Document layout analysis data ::
+---+

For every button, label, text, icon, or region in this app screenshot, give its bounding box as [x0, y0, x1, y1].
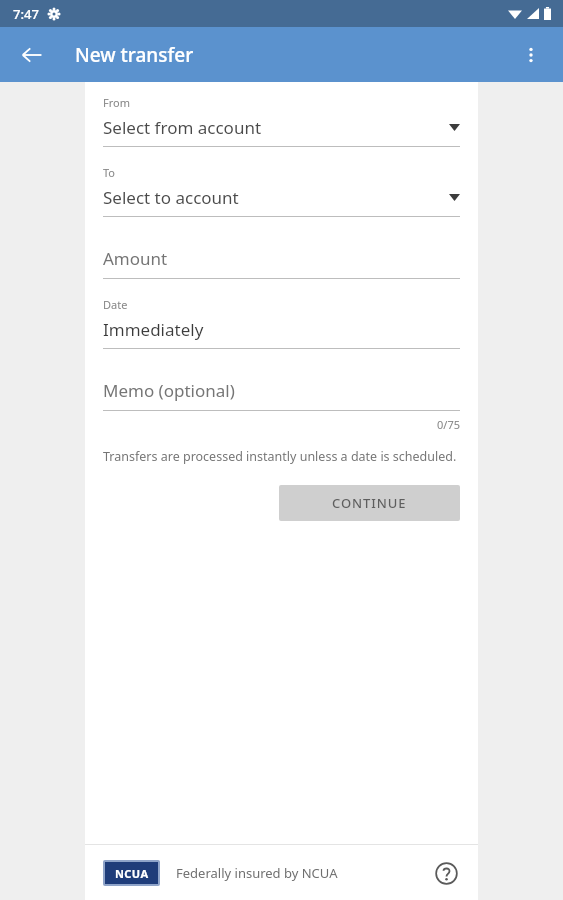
button[interactable]: To [103, 165, 460, 217]
staticText: Amount [103, 247, 168, 270]
button[interactable]: CONTINUE [279, 485, 460, 521]
button[interactable]: More options [507, 31, 555, 79]
staticText: Transfers are processed instantly unless… [103, 448, 457, 465]
staticText: CONTINUE [332, 494, 407, 512]
staticText: Memo (optional) [103, 379, 235, 402]
staticText: From [103, 95, 130, 110]
staticText: To [103, 165, 116, 180]
staticText: New transfer [75, 42, 194, 68]
staticText: Federally insured by NCUA [176, 864, 338, 882]
button[interactable]: Date [103, 297, 460, 349]
staticText: 7:47 [13, 5, 39, 23]
staticText: Select to account [103, 186, 239, 209]
button[interactable]: Amount [103, 247, 460, 279]
button[interactable]: Memo (optional) [103, 379, 460, 411]
button[interactable]: Back [8, 31, 56, 79]
button[interactable]: From [103, 95, 460, 147]
staticText: NCUA [115, 866, 149, 881]
staticText: 0/75 [437, 417, 460, 432]
staticText: Immediately [103, 318, 204, 341]
staticText: Date [103, 297, 128, 312]
staticText: Select from account [103, 116, 262, 139]
button[interactable]: Help [426, 853, 466, 893]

+---+

About this exercise :: Keep every word of the data as it is when you write it out, but drop the pictures.

Solution ::
For every button, label, text, icon, or region in this app screenshot, give its bounding box as [x0, y0, x1, y1].
button[interactable]: To [103, 165, 460, 217]
staticText: Amount [103, 247, 168, 270]
button[interactable]: CONTINUE [279, 485, 460, 521]
button[interactable]: More options [507, 31, 555, 79]
staticText: Transfers are processed instantly unless… [103, 448, 457, 465]
staticText: CONTINUE [332, 494, 407, 512]
staticText: Memo (optional) [103, 379, 235, 402]
staticText: From [103, 95, 130, 110]
staticText: To [103, 165, 116, 180]
staticText: New transfer [75, 42, 194, 68]
staticText: Federally insured by NCUA [176, 864, 338, 882]
button[interactable]: Date [103, 297, 460, 349]
staticText: 7:47 [13, 5, 39, 23]
staticText: Select to account [103, 186, 239, 209]
button[interactable]: Amount [103, 247, 460, 279]
button[interactable]: Memo (optional) [103, 379, 460, 411]
button[interactable]: Back [8, 31, 56, 79]
button[interactable]: From [103, 95, 460, 147]
staticText: NCUA [115, 866, 149, 881]
staticText: 0/75 [437, 417, 460, 432]
staticText: Immediately [103, 318, 204, 341]
staticText: Date [103, 297, 128, 312]
staticText: Select from account [103, 116, 262, 139]
button[interactable]: Help [426, 853, 466, 893]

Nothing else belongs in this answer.